The power of SCAD and the importance of its emphasis on collaboration means that as a design management student, I worked with textile designers, themed entertainment designers, actors, UX designers, and animators all together on a single project. To reflect on my projects at SCAD says a lot about the work I do professionally today.
All my SCAD professors were phenomenal. Eduardo Milrud was, at the time, the chair of industrial design, and wonderful to work with. Professor Kwela Sabine Hermanns taught me the basics of research, while professor Hari Nair, who took me deeper to show me the real-world impact made by quality research.
I also had the opportunity at SCAD to meet a number of living legends of design. In 2018, SCAD hosted an event called Crosswalks, featuring Don Norman, considered the founder of UX design; Vijay Kumar, the author of 101 Design Methods; Phil Gilbert, general manager of design at IBM, and others.

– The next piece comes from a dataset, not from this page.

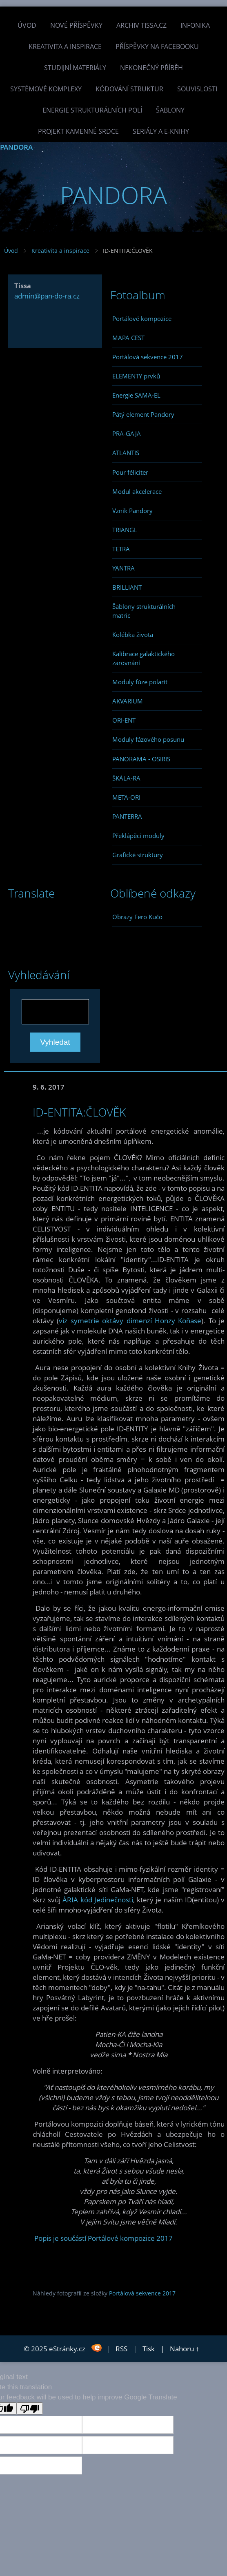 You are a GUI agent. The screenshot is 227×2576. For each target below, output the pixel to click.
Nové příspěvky (76, 25)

They came for a panel discussion, and afterwards, I spoke with Don Norman, who told me, “It’s good to have empathy, but you as a designer need to control your emotions so you can create solutions.” That’s always stuck with me.
For students from India who are considering SCAD, I would say: Whether you are new to design or an experienced designer, if you get an opportunity to attend SCAD, go for it. As long as you put in the effort, there is every opportunity to shine. SCAD offers all the resources you need. Even after graduation when you enter the job market, SCAD offers essential assistance and support. SCAD is more like a family — always there to help.